Modular Flux Framework install running LAMMPS

by vs
GNU/Linux ◆ xterm-256color ◆ bash 437 views

This is a demo that solves a problem that has been keeping me up for about a year. When using the Flux Operator, the application logic is tangled with Flux. You always have to install your application alongside Flux, which (imho) is a bad design. What we needed is a strategy that can add Flux to any application container on the fly.

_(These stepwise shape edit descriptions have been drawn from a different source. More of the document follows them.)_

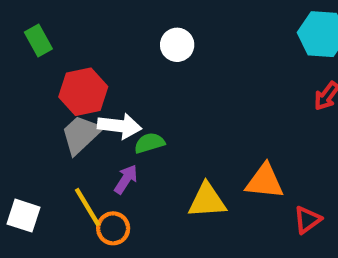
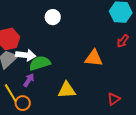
green semicircle: (149, 143) -> (40, 63), size x1.5
orange triangle: (265, 181) -> (94, 58), moved

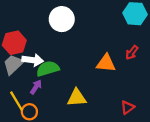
white circle: (53, 17) -> (62, 19), size x1.5
red arrow: (123, 41) -> (132, 52), moved

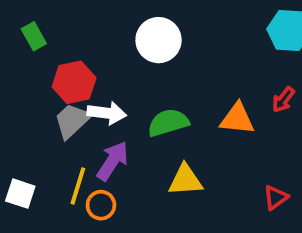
green semicircle: (48, 69) -> (168, 123), moved
purple arrow: (36, 87) -> (112, 161), size x1.5
yellow line: (16, 101) -> (78, 186), turned 48

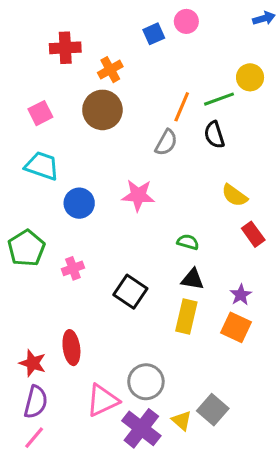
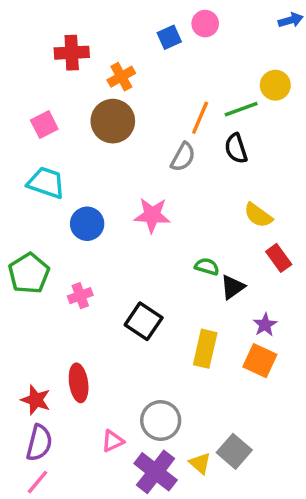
black triangle: (193, 279) -> (233, 287), moved, turned -45
pink triangle: (102, 400) -> (113, 441), size x0.6

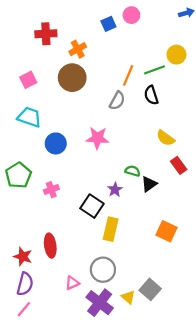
purple star: (265, 325) -> (115, 190), moved
yellow rectangle: (205, 349) -> (111, 229), moved

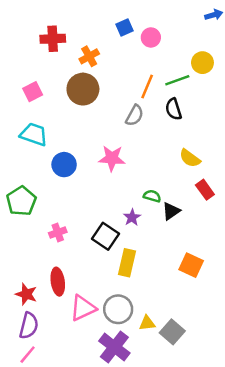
pink circle: (131, 15) -> (151, 37), moved
pink cross: (51, 190) -> (58, 233), moved
pink triangle: (72, 283) -> (83, 308), moved, size x1.6
yellow triangle: (128, 297) -> (147, 323), moved, turned -48

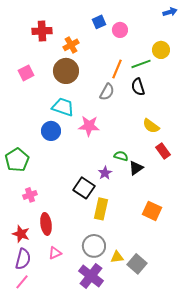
cyan trapezoid: (34, 134) -> (63, 107), moved
pink cross: (58, 233) -> (30, 195), moved
pink triangle: (83, 308) -> (55, 253), moved, size x0.6

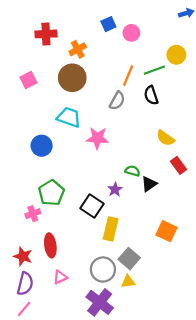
blue circle: (51, 131) -> (42, 146), moved
green pentagon: (17, 160) -> (51, 193), moved
gray square: (137, 264) -> (129, 259), moved

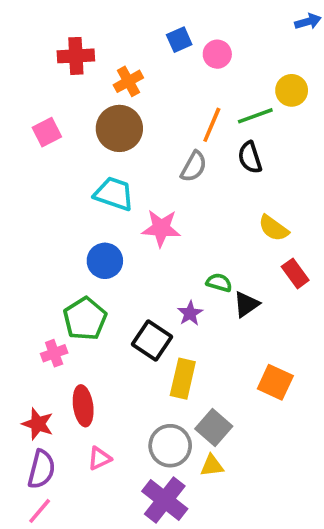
blue circle: (42, 146) -> (105, 261), moved

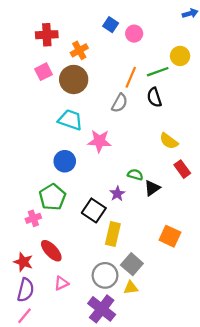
blue square: (179, 40) -> (111, 25), turned -32
pink square: (47, 132) -> (43, 72), moved
red ellipse: (83, 406) -> (51, 251), turned -35

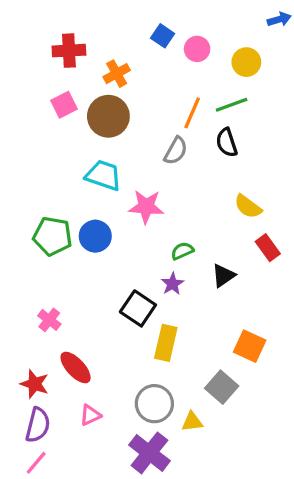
yellow circle: (180, 56) -> (246, 62), moved
green semicircle: (135, 175) -> (182, 251), moved, turned -40
green pentagon: (52, 197) -> (53, 236), moved, turned -30
pink cross: (33, 218) -> (49, 320), turned -32
gray square: (132, 264) -> (222, 387), moved

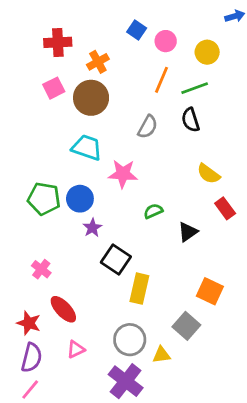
orange line: (192, 113) -> (161, 80), moved
purple star: (172, 284) -> (92, 228), moved

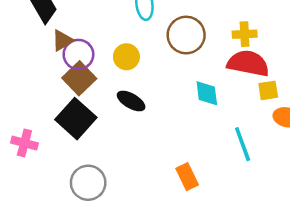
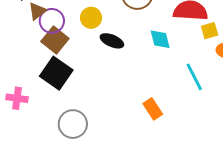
black ellipse: (131, 101) -> (112, 41), moved

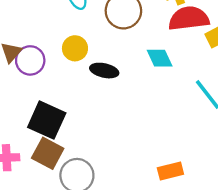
brown square: (55, 40) -> (48, 153), moved
orange rectangle: (153, 109) -> (170, 171), moved, turned -60

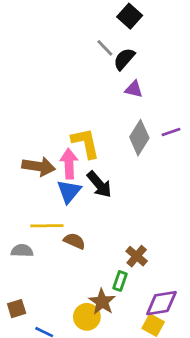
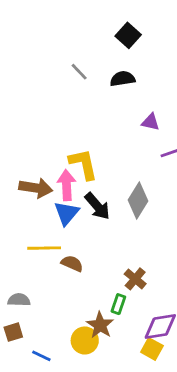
gray line: (105, 48) -> (79, 72), moved
black semicircle: (124, 59) -> (123, 79), turned 40
purple triangle: (134, 89) -> (151, 122), moved
gray diamond: (139, 138) -> (138, 201), moved
gray semicircle: (22, 251) -> (19, 300), moved

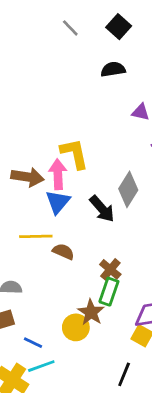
gray line: (79, 72) -> (70, 28), moved
black arrow: (97, 206) -> (102, 209), moved
brown cross: (135, 279) -> (110, 269), moved
green rectangle: (118, 304) -> (109, 292), size x1.4

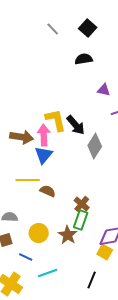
black arrow: (102, 209) -> (76, 125), moved
yellow circle: (76, 327) -> (39, 233), moved
cyan line: (41, 366) -> (48, 273), moved

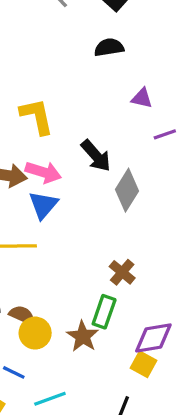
yellow L-shape: (56, 120) -> (37, 116), moved
pink arrow: (44, 135) -> (43, 172), turned 110
brown semicircle: (48, 191) -> (22, 315), moved
brown cross: (82, 204) -> (122, 272), moved

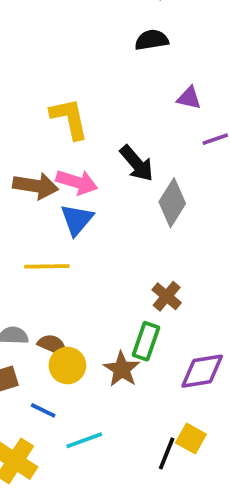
yellow square: (143, 364) -> (191, 438), moved

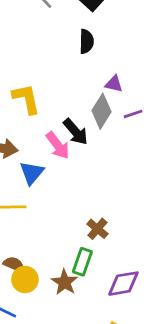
black semicircle: (152, 40) -> (86, 41), turned 100
pink arrow: (77, 182) -> (58, 145), moved, turned 36
gray diamond: (172, 203) -> (102, 111), moved

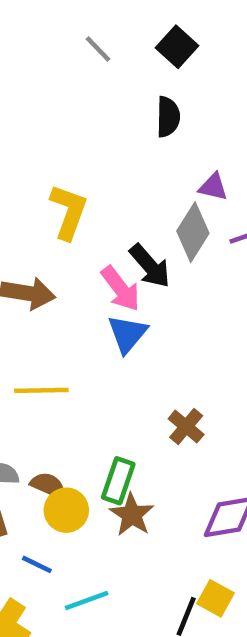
yellow L-shape: (26, 99) -> (69, 212), turned 32
blue triangle: (32, 173) -> (127, 334), moved
green rectangle: (82, 262) -> (118, 481), moved

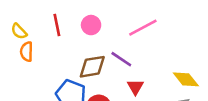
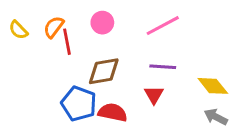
red line: (57, 25) -> (67, 42), moved
orange semicircle: (27, 52) -> (54, 27), moved, turned 36
purple line: (121, 59) -> (163, 67), moved, turned -30

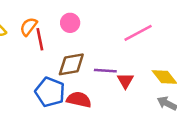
pink line: (163, 26) -> (138, 33), moved
purple line: (163, 67) -> (105, 71), moved
red triangle: (154, 95) -> (125, 81), moved

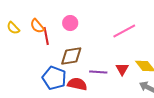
orange semicircle: (29, 27) -> (37, 26), turned -77
purple line: (105, 71) -> (98, 72), moved
red triangle: (125, 81) -> (122, 69), moved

However, given how tangled Flux is with shared libraries, etc. this would prove to be hard. Flux is written in C/C++ and you can’t just, for example, wget a Go binary. But recent work on HPCToolkit has led us to this idea that we can create an isolated view of a complex package like this, and then use some tricks to copy it over from one sidecar container into another. More specifically:

  • We build the software into an isolated spack “copy” view
  • The software is then (generally) at some /opt/view and /opt/software
  • The flux container is added as a sidecar container to your pod for your replicated job. Additional setup / configuration is done here, directly into the spack view. This step assumes that the destination path will be different, and writes files appropriately.
  • We can then create an empty volume that is shared by your metric or scaled application
  • The entire tree is copied over into the empty volume
  • When the copy is done, indicated by the final touch of a file (and I have a small Go library that I created just for waiting/watching for these events), final configuration is done. This usually means copying over the shared curve.certificate, which only the launcher owns and does, and checking paths, permissions, running user requested logic, etc.
  • It also means we install munge, which is arguably the slowest part of this setup (that could be improved upon)
  • The updated container entrypoint is then run. For a worker, we just start a follower broker and wait. For the launcher, we update the original command (a lammps command) and wrap it in a flux submit or run (or however you configure the addon).
  • Flux is then running your application!

It’s astounding! 🦩️

The reason this is so amazing is because the application logic is now separate from the logic to setup Flux. We do need to add views that are built on different OS (this original one was Rocky) and add support for running as the Flux user (I was mostly lazy) but wow - I pulled this off in an evening and am feeling so happy!